El duende de Zaragoza
La Estación del Silencio no es The Cavern. Los Héroes no fueron los Beatles. Zaragoza no es Liverpool. Pero ¿y si un loco friera a tiros a Bunbury en la puerta de un hotel?
Tampoco Enrique Bunbury es John Lennon. Uno juraría que Bunbury se hizo cantante viendo en la tele las películas de Raphael, como Manolo -el del autobombo- Vilas se hizo postmoderno y cervantino viendo en la tele La hormiga atómica y Los chiripitifláuticos. Puedo imaginarme a Enriquito saltando y gritando en el sofá de escay, “digan lo que digan, digan lo que digan”, hasta que su madre lo cogía de la oreja y se lo llevaba a rastras a su cuarto, donde lo esperaban los deberes sin hacer, o a la cocina, donde lo esperaba la misma pescadilla que se mordía la cola de todas las noches. Bunbury tiene la boca de chicle de Raphael, los rizos alucinógenos de Morrison, el sombrero cambiante de Dylan, el rímel de Reed y el pintauñas de Bowie. Morrison, Dylan, Reed y Bowie le enseñaron a Bunbury a posar, porque el rock, antes que cualquier otra cosa, es pose. No en vano Elvis, el Rey, era el rey de la pose. Raphael, el rey de la sobreactuación, interpretaba las canciones como un cantante de zarzuelas con pluma. Y fue con esa pluma sobreactuada de Raphael y con la boa del plumas del glam como Bunbury terminó de confeccionar su personaje.

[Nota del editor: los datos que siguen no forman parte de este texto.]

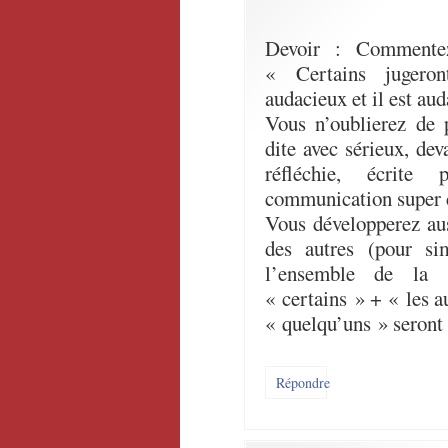
Devoir : Commente
« Certains jugero
audacieux et il est au
Vous n’oublierez de 
dite avec sérieux, dev
réfléchie, écrit
communication super 
Vous développerez au
des autres (pour sim
l’ensemble de la 
« certains » + « les a
« quelqu’uns » seront 
Répondre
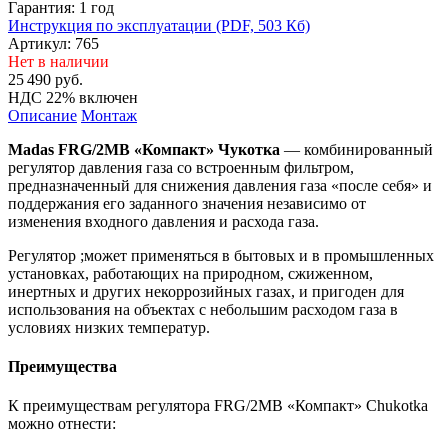
Гарантия:
1 год
Инструкция по эксплуатации (PDF, 503 Кб)
Артикул: 765
Нет в наличии
25 490
руб.
НДС 22% включен
Описание
Монтаж
Madas FRG/2MB «Компакт» Чукотка
— комбинированный
регулятор давления газа со встроенным фильтром,
предназначенный для снижения давления газа «после себя» и
поддержания его заданного значения независимо от
изменения входного давления и расхода газа.
Регулятор ;может применяться в бытовых и в промышленных
установках, работающих на природном, сжиженном,
инертных и других некоррозийных газах, и пригоден для
использования на объектах с небольшим расходом газа в
условиях низких температур.
Преимущества
К преимуществам регулятора FRG/2MB «Компакт» Chukotka
можно отнести:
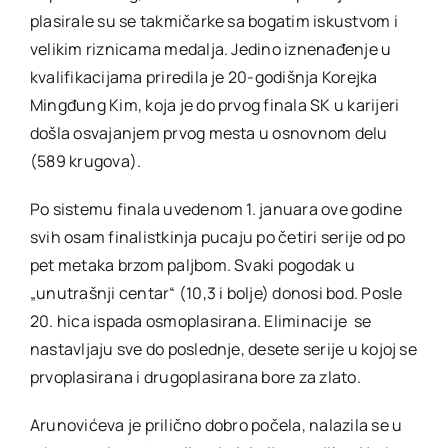
plasirale su se takmičarke sa bogatim iskustvom i
velikim riznicama medalja. Jedino iznenađenje u
kvalifikacijama priredila je 20-godišnja Korejka
Mingđung Kim, koja je do prvog finala SK u karijeri
došla osvajanjem prvog mesta u osnovnom delu
(589 krugova).
Po sistemu finala uvedenom 1. januara ove godine
svih osam finalistkinja pucaju po četiri serije od po
pet metaka brzom paljbom. Svaki pogodak u
„unutrašnji centar“ (10,3 i bolje) donosi bod. Posle
20. hica ispada osmoplasirana. Eliminacije se
nastavljaju sve do poslednje, desete serije u kojoj se
prvoplasirana i drugoplasirana bore za zlato.
Arunovićeva je prilično dobro počela, nalazila se u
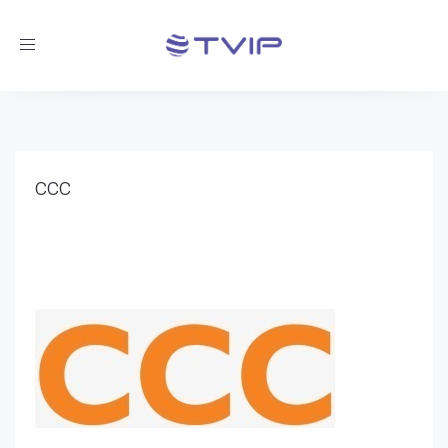
Toggle
navigation
ccc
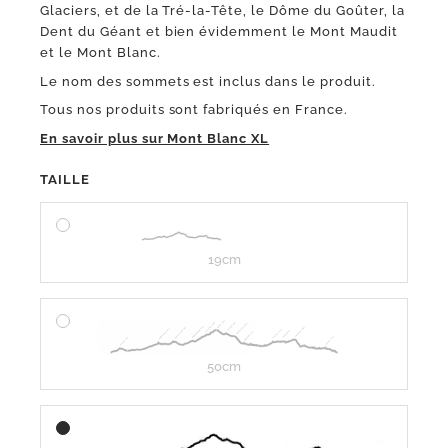
Glaciers, et de la Tré-la-Tête, le Dôme du Goûter, la
Dent du Géant et bien évidemment le Mont Maudit
et le Mont Blanc.
Le nom des sommets est inclus dans le produit.
Tous nos produits sont fabriqués en France.
En savoir plus sur Mont Blanc XL
TAILLE
19cm
50cm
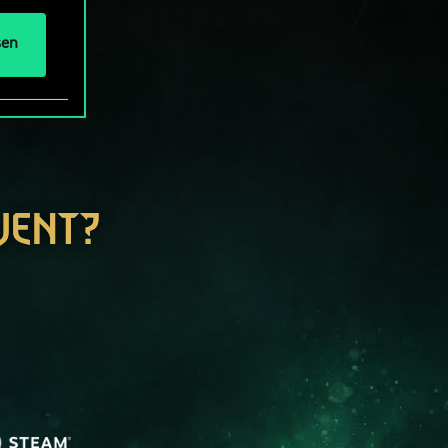
sen
WENT?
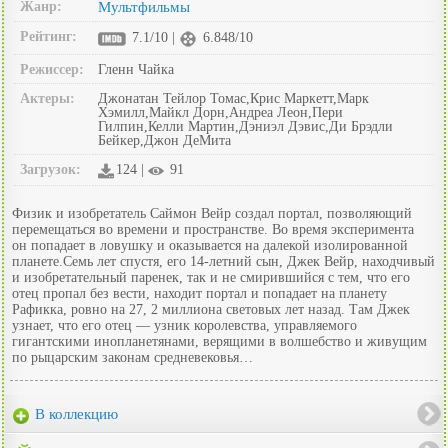
Жанр:
Мультфильмы
Рейтинг:
7.1/10 |
6.848/10
Режиссер:
Гленн Чайка
Актеры:
Джонатан Тейлор Томас,Крис Маркетт,Марк
Хэмилл,Майкл Дорн,Андреа Леон,Пери
Гилпин,Келли Мартин,Дэниэл Дэвис,Ди Брэдли
Бейкер,Джон ДеМита
Загрузок:
124 |
91
Физик и изобретатель Саймон Вейр создал портал, позволяющий
перемещаться во времени и пространстве. Во время эксперимента
он попадает в ловушку и оказывается на далекой изолированной
планете.Семь лет спустя, его 14-летний сын, Джек Вейр, находчивый
и изобретательный паренек, так и не смирившийся с тем, что его
отец пропал без вести, находит портал и попадает на планету
Рафикка, ровно на 27, 2 миллиона световых лет назад. Там Джек
узнает, что его отец — узник королевства, управляемого
гигантскими инопланетянами, верящими в волшебство и живущим
по рыцарским законам средневековья…
В коллекцию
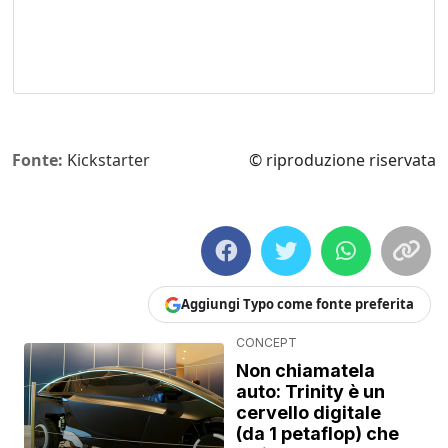
Fonte:
Kickstarter
© riproduzione riservata
Aggiungi Typo come fonte preferita
CONCEPT
Non chiamatela
auto: Trinity è un
cervello digitale
(da 1 petaflop) che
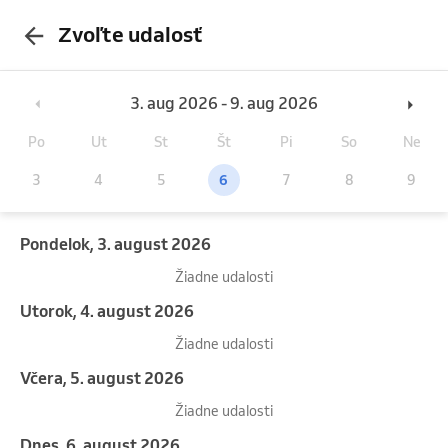
Zvoľte udalosť
3. aug 2026 - 9. aug 2026
Po
Ut
St
Št
Pi
So
Ne
3
4
5
6
7
8
9
pondelok, 3. august 2026
Žiadne udalosti
utorok, 4. august 2026
Žiadne udalosti
Včera, 5. august 2026
Žiadne udalosti
Dnes, 6. august 2026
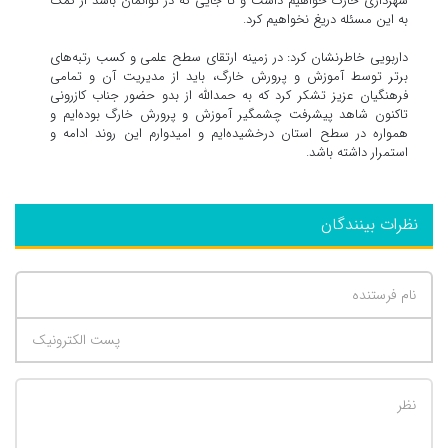
شهرداری خارگ خواهیم داشت و تا جایی که در توانمان باشد از کمک
به این مسئله دریغ نخواهیم کرد.
داربویی خاطرنشان کرد: در زمینه ارتقای سطح علمی و کسب رتبه‌های
برتر توسط آموزش و پرورش خارگ، باید از مدیریت آن و تمامی
فرهنگیان عزیز تشکر کرد که به حمدالله از بدو حضور جناب کازرونی
تاکنون شاهد پیشرفت چشمگیر آموزش و پرورش خارگ بوده‌ایم و
همواره در سطح استان درخشیده‌ایم و امیدوارم این روند ادامه و
استمرار داشته باشد.
نظرات بینندگان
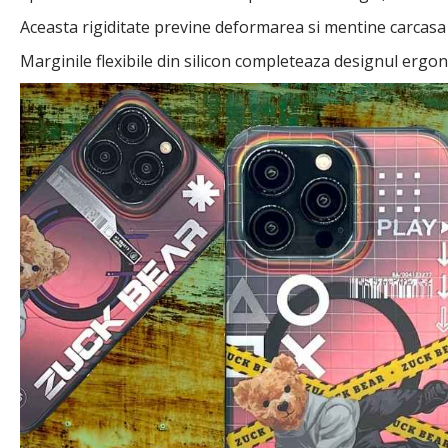
Aceasta rigiditate previne deformarea si mentine carcasa 
Marginile flexibile din silicon completeaza designul ergo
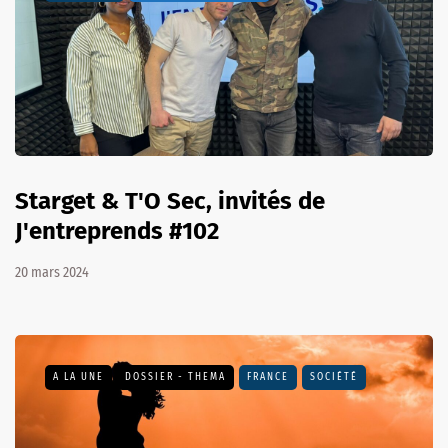
Starget & T'O Sec, invités de
J'entreprends #102
20 mars 2024
A LA UNE
DOSSIER - THEMA
FRANCE
SOCIÉTÉ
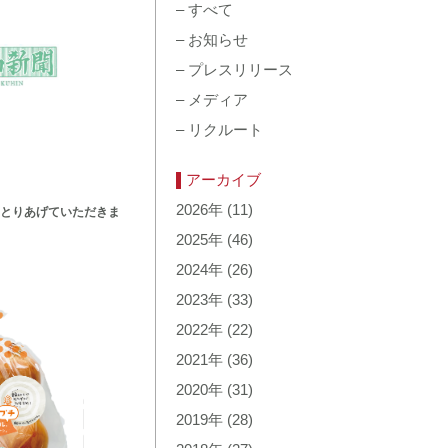
–
すべて
–
お知らせ
–
プレスリリース
–
メディア
–
リクルート
アーカイブ
2026年
(11)
とりあげていただきま
2025年
(46)
2024年
(26)
2023年
(33)
2022年
(22)
2021年
(36)
2020年
(31)
2019年
(28)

Ahora, a su sombrero dylaniano Bunbury le ha tatuado una calavera pirata y parece un vaquero galáctico de gira por el espacio sideral. El rock es una fiesta de disfraces que dura lo que dura un eterno fin de semana.
No fui fan de los Héroes, ni del cabaretero ambulante, ni soy fan del vaquero galáctico, pero Bunbury es un tío que me cae bien. La generosidad es la cualidad que más admiro, y Bunbury ha sido más generoso que nadie con sus compañeros de profesión. ¿Que profanó y saqueó las tumbas del Club de los Poetas Malditos? ¿Y qué? Robar versos no es delito. Homero es ciego de verdad, no como la diosa Justicia, que se tapa los ojos cuando no quiere que la veamos mirar para otro lado. Además, plagiar es todo un arte. La literatura no tiene o no debería tener copyright. Es justo que los poetas se mueran de hambre y los músicos de sobredosis. ¿De qué iban a vivir, si no, los funcionarios de la cultura?

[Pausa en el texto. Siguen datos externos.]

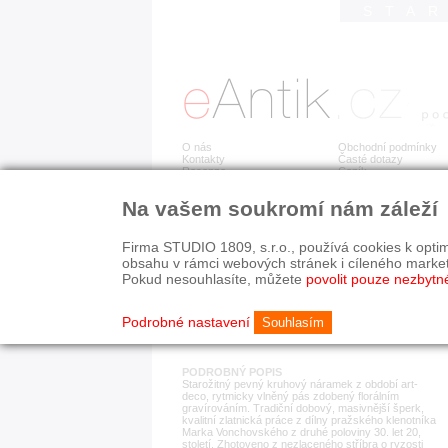
STA
O nás
Obchodní podmínky
Kontakty
Časté dotazy
Recenze
Ceník
Na vašem soukromí nám záleží
Detail položky
č. 183 607
Stř
Firma STUDIO 1809, s.r.o., používá cookies k optim
obsahu v rámci webových stránek i cíleného marke
Pokud nesouhlasíte, můžete
povolit pouze nezbytn
KATEGORIE
HISTORICKÉ OBDOB
náramky
1890-1940
Podrobné nastavení
Souhlasím
PODROBNÝ POPIS
Starožitný pevný kruhový náramek z období art-
deco, rytmicky vlněný pás zdobený florálním
gravírováním. Tradiční dobový, masivnější šperk,
kvalitní zlatnická práce z dílny pražského klenotníka
Marka Vonchovského z druhé poloviny 30. let 20,
století. Zhotoveno z nezlaceného stříbra o ryzosti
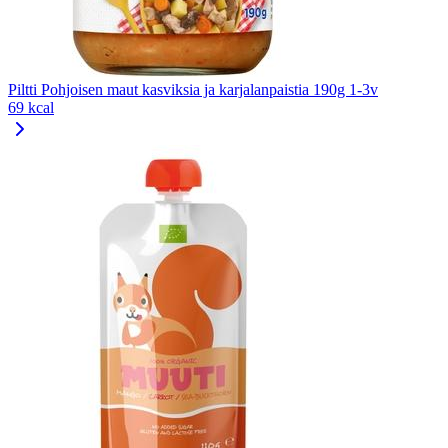
Piltti Pohjoisen maut kasviksia ja karjalanpaistia 190g 1-3v
69 kcal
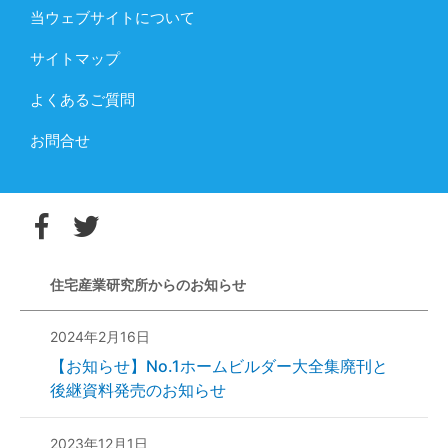
当ウェブサイトについて
サイトマップ
よくあるご質問
お問合せ
住宅産業研究所からのお知らせ
2024年2月16日
【お知らせ】No.1ホームビルダー大全集廃刊と
後継資料発売のお知らせ
2023年12月1日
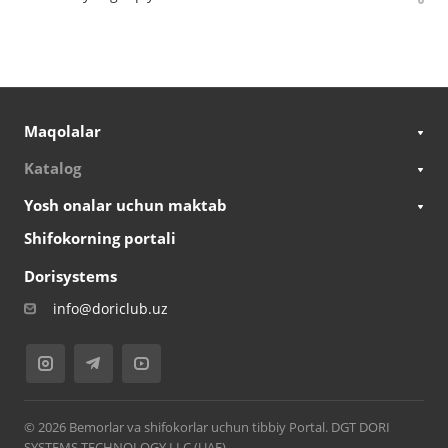
Maqolalar
Katalog
Yosh onalar uchun maktab
Shifokorning portali
Dorisystems
info@doriclub.uz
© 2026 Bemorlar va shifokorlar uchun tibbiy Portal. DGT DORI
SYSTEMS TECHNOLOGY LLC (UAE)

Bunbury es un gigante sobre el escenario pero cuando se enfrenta a la página en blanco se trasforma en un ratoncito, y se nota mucho la tinta que suda hasta que consigue sacarse una rima de la manga. El micro se le da infinitamente mejor que el lápiz. Las letras de sus canciones son un cóctel de lugares comunes, afectados y esforzados ejercicios de retórica rocanrolera. La escritura es un proceso de despojamiento, no un espectáculo de travestismo. Y Bunbury es incapaz de quitarse el maquillaje y quedarse desnudo ante el espejo de una canción.
No debería haber escrito el párrafo que acabo de escribir. Así nunca podré deshacerme del crítico literario que llevo dentro. Yo lo que quería decir, y lo que debería haberme limitado a escribir, es que Bunbury es un gran autor, pero de versiones.
Más que el aragonés errante, Bunbury siempre ha sido para mí el duende de Zaragoza, y no sólo por lo que su personaje tiene de personaje de Tim Burton. A veces me río pensando que la aterradora voz que salía de la hornilla del segundo piso del edificio situado en el número 2 de la calle Gascón de Gotor debía de parecerse mucho a la del héroe del silencio que bramaba “avalaaaaaancha”.